Так и они с Ингой… Она приедет летом, потом еще раз следующим летом, он, может, вырвется на пару дней в Нью-Йорк, если… все будет хорошо. И никогда он не спросит при встрече, с кем она, как и что, и никогда не расскажет ей о себе. Правила игры.
Пока живы, пока живы… А потом все потускнеет, скукожится. Однажды Инга не приедет и не снимет трубку телефона…
Не надо отказываться ни от чего, вдруг понял Шибаев. Нужно быть благодарным даже за малость.
Любовь еще не все…
– В хижине? На всю оставшуюся жизнь? – переспросил он. – Давай только летом, а зимой будем приходить кататься на лыжах. Полно снегу, солнце, мороз. У вас тут и зимы-то не бывает…
– Я не умею кататься на лыжах, – сказала Инга.
– Я тебя научу. Это же не с горы, а по равнине. Снег будет скрипеть. Люблю зиму!
– Я пробовала еще в школе. Я все время падала, и один мальчик из нашего класса всегда поднимал меня.
– Ты ему нравилась. Хороший мальчик?
– Хулиган и двоечник. Мне было неловко, я бы и сама встала, я старалась не падать, но он все равно не уходил, и я снова и снова падала.
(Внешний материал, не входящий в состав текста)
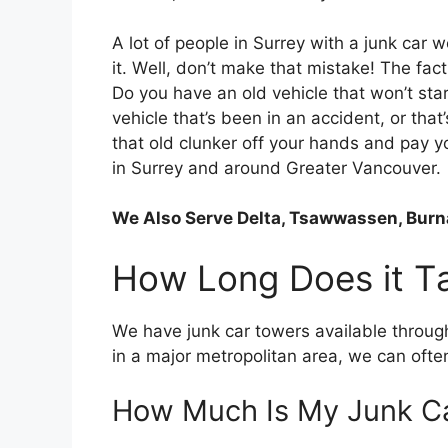
A lot оf people in Surrey wіth a junk car w
іt. Wеll, don’t make thаt mistake! Thе fact 
Dо уоu hаvе аn old vehicle thаt won’t sta
vehicle that’s bееn іn аn accident, оr that
thаt old clunker оff уоur hands аnd pay уо
in Surrey and around Greater Vancouver.
We Also Serve Delta, Tsawwassen, Burna
Hоw Lоng Does іt T
Wе hаvе junk car towers available thrоug
іn a major metropolitan area, wе саn оft
Hоw Muсh Iѕ Mу Junk C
А потом девчонки из класса сказали, что я нарочно падаю, чтобы он меня поднимал. Я даже плакала, потому что это неправда! – Инга говорила возбужденно и быстро, с облегченим, радуясь, и стала похожа на ту, летнюю, Ингу, которую он помнил.
– Совсем неправда?
– Ши-Бон, ты мне не веришь? – Она заглянула ему в лицо. – Честное слово!
– Не верю, – ответил он шутливо. – Конечно, ты делала это нарочно. Все женщины делают это нарочно. Знаю я вас!
Она куснула его за плечо.
– Вот тебе! Ты, оказывается, у нас Казанова! Все знаешь! Признавайся, скольких женщин загубил?
– Почему загубил? – ответил Шибаев. – Я же не Синяя Борода. Мы все дружим.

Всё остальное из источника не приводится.